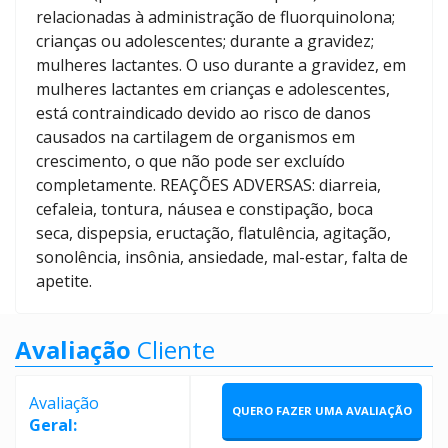
relacionadas à administração de fluorquinolona;
crianças ou adolescentes; durante a gravidez;
mulheres lactantes. O uso durante a gravidez, em
mulheres lactantes em crianças e adolescentes,
está contraindicado devido ao risco de danos
causados na cartilagem de organismos em
crescimento, o que não pode ser excluído
completamente. REAÇÕES ADVERSAS: diarreia,
cefaleia, tontura, náusea e constipação, boca
seca, dispepsia, eructação, flatulência, agitação,
sonolência, insônia, ansiedade, mal-estar, falta de
apetite.
Avaliação
Cliente
Avaliação
QUERO FAZER UMA AVALIAÇÃO
Geral:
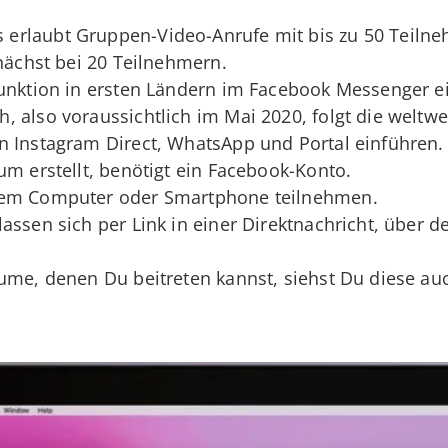
erlaubt Gruppen-Video-Anrufe mit bis zu 50 Teilne
unächst bei 20 Teilnehmern.
Funktion in ersten Ländern im Facebook Messenger e
 also voraussichtlich im Mai 2020, folgt die weltwei
n Instagram Direct, WhatsApp und Portal einführen.
um erstellt, benötigt ein Facebook-Konto.
rem Computer oder Smartphone teilnehmen.
assen sich per Link in einer Direktnachricht, über
äume, denen Du beitreten kannst, siehst Du diese au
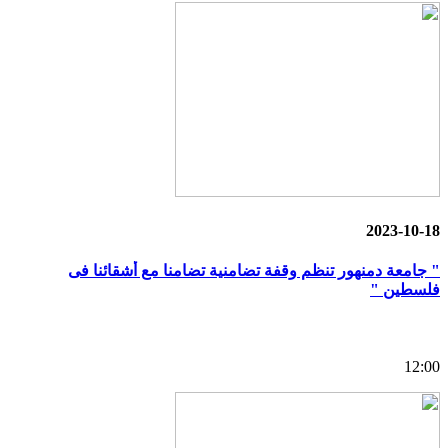
2023-10-18
" جامعة دمنهور تنظم وقفة تضامنية تضامنا مع أشقائنا فى
فلسطين "
12:00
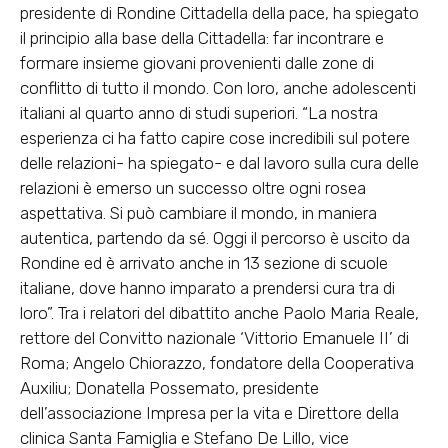
presidente di Rondine Cittadella della pace, ha spiegato
il principio alla base della Cittadella: far incontrare e
formare insieme giovani provenienti dalle zone di
conflitto di tutto il mondo. Con loro, anche adolescenti
italiani al quarto anno di studi superiori. “La nostra
esperienza ci ha fatto capire cose incredibili sul potere
delle relazioni- ha spiegato- e dal lavoro sulla cura delle
relazioni è emerso un successo oltre ogni rosea
aspettativa. Si può cambiare il mondo, in maniera
autentica, partendo da sé. Oggi il percorso è uscito da
Rondine ed è arrivato anche in 13 sezione di scuole
italiane, dove hanno imparato a prendersi cura tra di
loro”. Tra i relatori del dibattito anche Paolo Maria Reale,
rettore del Convitto nazionale ‘Vittorio Emanuele II’ di
Roma; Angelo Chiorazzo, fondatore della Cooperativa
Auxiliu; Donatella Possemato, presidente
dell’associazione Impresa per la vita e Direttore della
clinica Santa Famiglia e Stefano De Lillo, vice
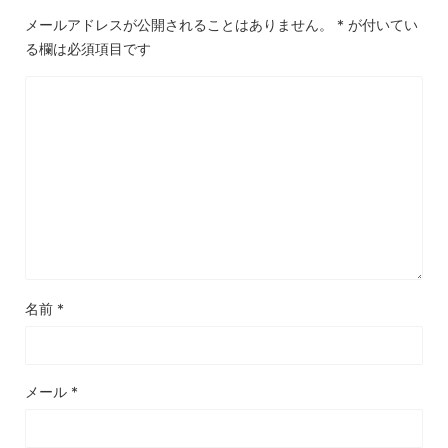
メールアドレスが公開されることはありません。
*
が付いてい
る欄は必須項目です
名前
*
メール
*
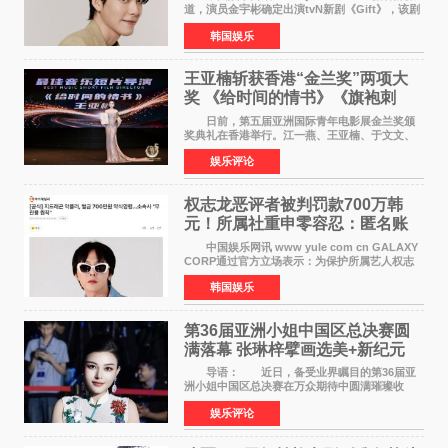
道，演员金宇彬确定出演tvN新剧《Gift》，该剧
预计将于下半年播出，引发观众高度期待。
韩国娱乐
本剧改编自同名网络漫画，讲述一位经历意外事
故后获得特殊
王亚楠斩获香港“金兰奖”两项大
奖 《给时间的情书》《旗袍刺
客》双双获肯定
日前，第五届亚洲国际青年电影展金兰奖颁
奖典礼在香港举行。江一燕、王亚楠、于文文、
李东学等知名演员出席活动。著名演员、导演王
娱乐评论
亚楠凭借音乐故事片《给时间的情书》和院线电
影《旗袍刺客》
权志龙恶评者被判罚款700万韩
元！所属社重申零容忍：匿名账
号也难逃刑责
中国娱乐网讯 www yule com cn GALAXY
CORP通过官方立场表示：为保护所属艺人权志
龙的名誉和权益，将持续对网络上发生的名誉损
韩国娱乐
害、散布虚假事实、侮辱、恶意诽谤等行为采取
法律应对措施。
第36届亚洲小姐中国区总决赛圆
满落幕 张琳梓擘画选美+新纪元
导语： 近日，备受业界瞩目的第36届亚
洲小姐中国区总决赛在万众期待中圆满璀璨收
官。整场盛典汇聚万千芳华，不仅完成了新一届
娱乐评论
美丽代言人的加冕选拔，更在行业发展层面带来
颠覆性突破。活动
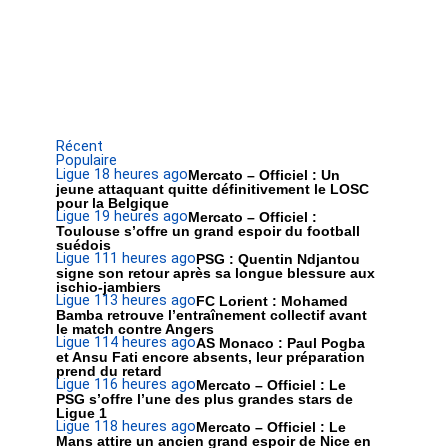
Récent
Populaire
Ligue 1
8 heures ago
Mercato – Officiel : Un
jeune attaquant quitte définitivement le LOSC
pour la Belgique
Ligue 1
9 heures ago
Mercato – Officiel :
Toulouse s’offre un grand espoir du football
suédois
Ligue 1
11 heures ago
PSG : Quentin Ndjantou
signe son retour après sa longue blessure aux
ischio-jambiers
Ligue 1
13 heures ago
FC Lorient : Mohamed
Bamba retrouve l’entraînement collectif avant
le match contre Angers
Ligue 1
14 heures ago
AS Monaco : Paul Pogba
et Ansu Fati encore absents, leur préparation
prend du retard
Ligue 1
16 heures ago
Mercato – Officiel : Le
PSG s’offre l’une des plus grandes stars de
Ligue 1
Ligue 1
18 heures ago
Mercato – Officiel : Le
Mans attire un ancien grand espoir de Nice en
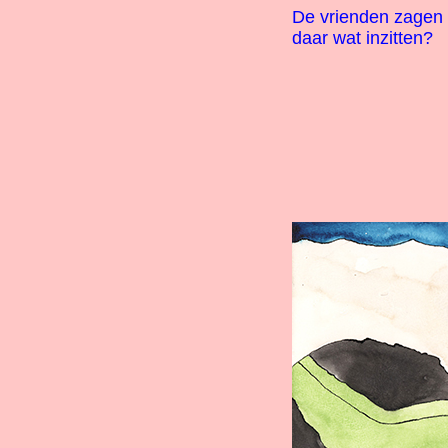
De vrienden zagen 
daar wat inzitten?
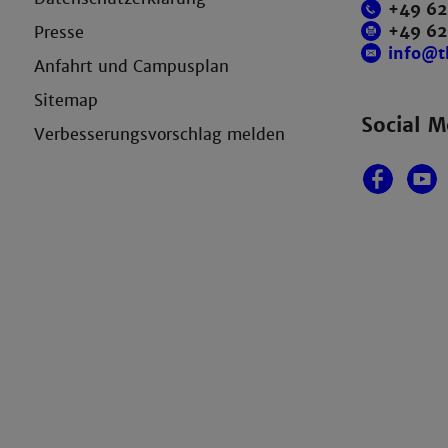
+49 62
+49 6
Presse
info@
Anfahrt und Campusplan
Sitemap
Social M
Verbesserungsvorschlag melden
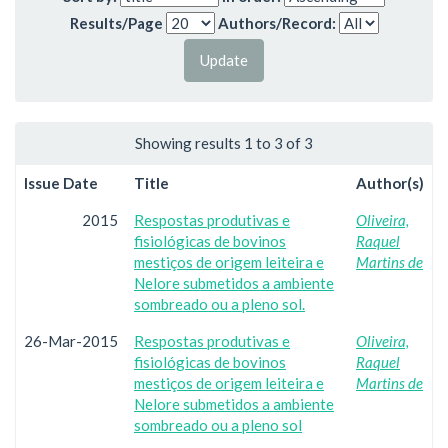
Results/Page
Authors/Record:
Showing results 1 to 3 of 3
Issue Date
Title
Author(s)
2015
Respostas produtivas e
Oliveira,
fisiológicas de bovinos
Raquel
mestiços de origem leiteira e
Martins de
Nelore submetidos a ambiente
sombreado ou a pleno sol.
26-Mar-2015
Respostas produtivas e
Oliveira,
fisiológicas de bovinos
Raquel
mestiços de origem leiteira e
Martins de
Nelore submetidos a ambiente
sombreado ou a pleno sol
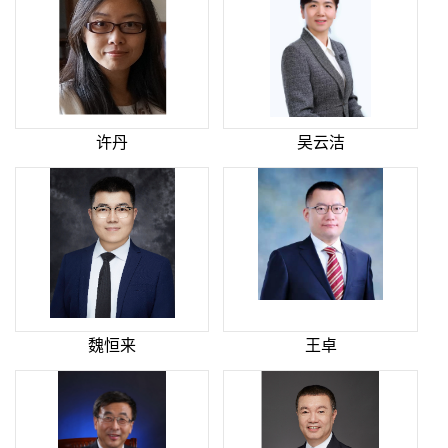
许丹
吴云洁
魏恒来
王卓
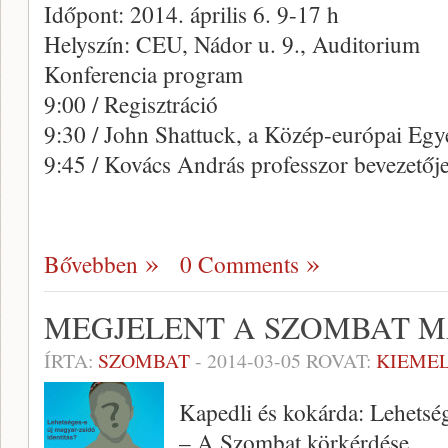
Időpont: 2014. április 6. 9-17 h
Helyszín: CEU, Nádor u. 9., Auditorium
Konferencia program
9:00 / Regisztráció
9:30 / John Shattuck, a Közép-európai Egy
9:45 / Kovács András professzor bevezető
Bővebben
0 Comments
MEGJELENT A SZOMBAT M
ÍRTA:
SZOMBAT
-
2014-03-05
ROVAT:
KIEME
Kapedli és kokárda: Lehetség
– A Szombat körkérdése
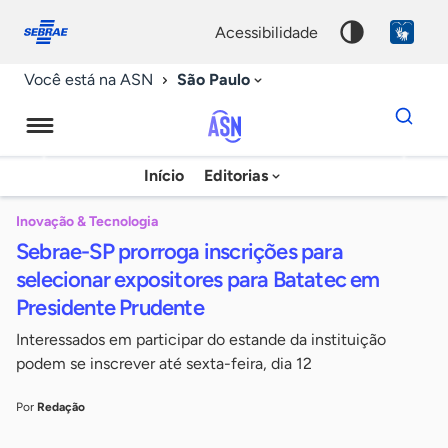
Fale
Acessibilidade
conosco
0
acessibilidade
9
São Paulo
Você está na ASN
Dados
para
busca
Agência
Início
Editorias
Palavra
Sebrae
chave
de
Inovação & Tecnologia
Sebrae-SP prorroga inscrições para
Notícias
selecionar expositores para Batatec em
Presidente Prudente
Interessados em participar do estande da instituição
podem se inscrever até sexta-feira, dia 12
Por
Redação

- - - - - - -

Work item –
Look over the listing and return each line that holds "mondo".

Result of this task –
conflitto di tutto il mondo. Con loro, anche adolescenti
aspettativa. Si può cambiare il mondo, in maniera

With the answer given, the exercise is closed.